GAZETA DO POVO- PR - 13/03
O que o papa quer é a ênfase no ser humano: nem escravo do mercado, nem escravo do Estado
Um ano atrás, o cardeal francês Jean-Louis Tauran pronunciou, da sacada da Basílica de São Pedro, em Roma, o nome do argentino Jorge Mario Bergoglio como o novo líder da Igreja Católica, após a inesperada renúncia de Bento XVI. O eleito, que adotou o nome Francisco, surpreendeu a todos com sua simpatia e conquistou católicos e não católicos com seu carisma autêntico de pastor. Seus gestos de carinho percorreram o mundo e encontraram eco especialmente no Brasil, que recebeu a primeira visita internacional do novo papa. Francisco, assim, desarmou os corações e as mentes de todos para que pudessem não apenas admirar a pessoa do papa, mas também ouvir a sua mensagem – uma mensagem que se aplica não só aos que compartilham da mesma fé de Francisco, mas também, como diz uma das orações da liturgia católica, a todos os homens de boa vontade.
Como arcebispo de Buenos Aires, Bergoglio presenciou o drama da pobreza que atinge muitos daqueles dos quais era pastor. Essa realidade o marcou a ponto de Francisco fazer do combate à exclusão um dos principais carros-chefes de seu papado. E, aqui, ele teve a sabedoria de não abraçar nenhum dos dois extremos que muito frequentemente são apontados como a panaceia que resolverá o problema da pobreza.

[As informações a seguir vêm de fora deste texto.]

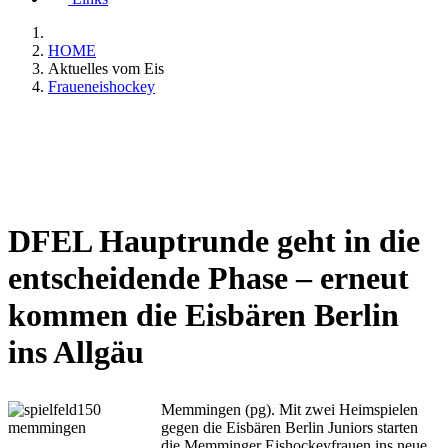
HOME
Aktuelles vom Eis
Fraueneishockey
DFEL Hauptrunde geht in die
entscheidende Phase – erneut
kommen die Eisbären Berlin
ins Allgäu
Memmingen (pg). Mit zwei Heimspielen
gegen die Eisbären Berlin Juniors starten
die Memminger Eishockeyfrauen ins neue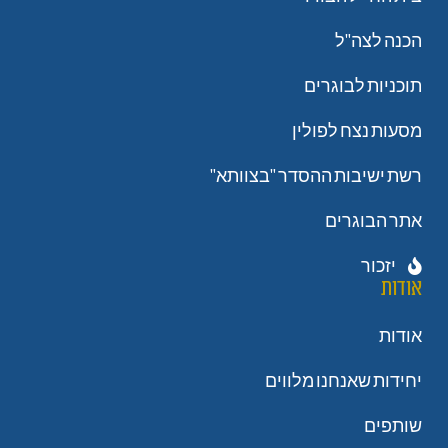
הכנה לצה"ל
תוכניות לבוגרים
מסעות נצח לפולין
רשת ישיבות ההסדר "בצוותא"
אתר הבוגרים
יזכור
אודות
אודות
יחידות שאנחנו מלווים
שותפים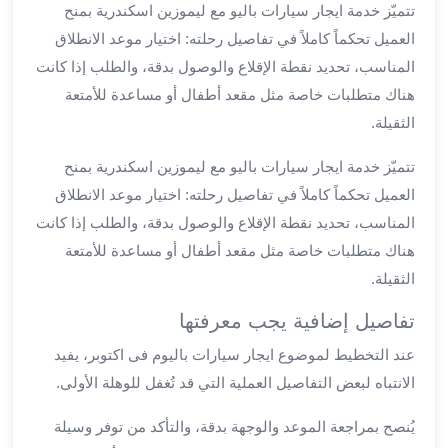
العرب
تتميّز خدمة ايجار سيارات باليو مع ليموزين اسكندرية بمنح
سيارات
العميل تحكماً كاملاً في تفاصيل رحلته: اختيار موعد الانطلاق
مطار
المناسب، تحديد نقطة الإقلاع والوصول بدقة، والطلب إذا كانت
برج
هناك متطلبات خاصة مثل مقعد أطفال أو مساعدة للأمتعة
العرب
الثقيلة.
مكاتب
ليموزين
تتميّز خدمة ايجار سيارات باليو مع ليموزين اسكندرية بمنح
الاسكندرية
العميل تحكماً كاملاً في تفاصيل رحلته: اختيار موعد الانطلاق
شركات
المناسب، تحديد نقطة الإقلاع والوصول بدقة، والطلب إذا كانت
توصيل
هناك متطلبات خاصة مثل مقعد أطفال أو مساعدة للأمتعة
من
مطار
الثقيلة.
برج
تفاصيل إضافية يجب معرفتها
العرب
ليموزين
عند التخطيط لموضوع ايجار سيارات باليوم فى اكتوبر، يفيد
الساحل
الانتباه لبعض التفاصيل العملية التي قد تُغفل للوهلة الأولى.
الشمالى
شركات
يُنصح بمراجعة الموعد والوجهة بدقة، والتأكد من توفر وسيلة
ليموزين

Por um lado, Francisco fez questão de se distanciar do liberalismo econômico, guiado pelo puro laissez-faire e pela supremacia absoluta do mercado. Suas palavras na exortação apostólica Evangelii Gaudium (“A alegria do evangelho”) são enfáticas, denunciando a “relação estabelecida com o dinheiro, porque aceitamos pacificamente o seu domínio sobre nós e as nossas sociedades. A crise financeira que atravessamos faz-nos esquecer que, na sua origem, há uma crise antropológica profunda: a negação da primazia do ser humano”.
Mas nem por isso a solução é o marxismo, diz o papa, que em uma entrevista classificou essa ideologia como “equivocada”. Francisco conhece em primeira mão as consequências dos populismos de esquerda na América Latina: ainda como arcebispo de Buenos Aires, entrou em embates com Cristina Kirchner; e nomeou como secretário de Estado, um posto crucial no Vaticano, o italiano Pietro Parolin, ex-núncio na Venezuela, país em que a Igreja e alguns bispos em especial já foram vítimas de ataques chavistas.
O que Francisco propõe é, em consonância com a mensagem tradicional da Igreja Católica, a ênfase no ser humano: nem escravo do mercado, nem escravo do Estado. A solidariedade que Francisco quer se manifesta no exemplo bem-humorado de seu discurso na favela de Manguinhos, durante sua visita ao Brasil. “Quando somos generosos acolhendo uma pessoa e partilhamos algo com ela – um pouco de comida, um lugar na nossa casa, o nosso tempo – não ficamos mais pobres, mas enriquecemos. Sei bem que quando alguém que precisa comer bate na sua porta, vocês sempre dão um jeito de compartilhar a comida: como diz o ditado, sempre se pode ‘colocar mais água no feijão’!”
E essa solidariedade se manifesta especialmente com os mais vulneráveis da sociedade: não apenas os pobres, mas também os idosos, os doentes, as crianças. Francisco denuncia constantemente a “cultura do descartável” que considera dispensáveis determinadas vidas só porque não produzem ou porque “atrapalham”. “Cada criança não nascida, mas condenada injustamente a ser abortada, tem o rosto de Jesus Cristo”, disse a um grupo de médicos italianos em setembro de 2013.
“As coisas têm um preço e podem ser vendidas, mas as pessoas têm uma dignidade, valem mais do que as coisas e não têm preço. Encontramo-nos muitas vezes em situações onde vemos que aquilo que menos custa é a vida”, disse o papa na mesma ocasião. É um diagnóstico que independe da fé religiosa de cada um. Reverter essa situação e valorizar toda vida humana é missão de todos, católicos ou não. Que mais e mais pessoas se deixem inspirar por Francisco em busca desse objetivo.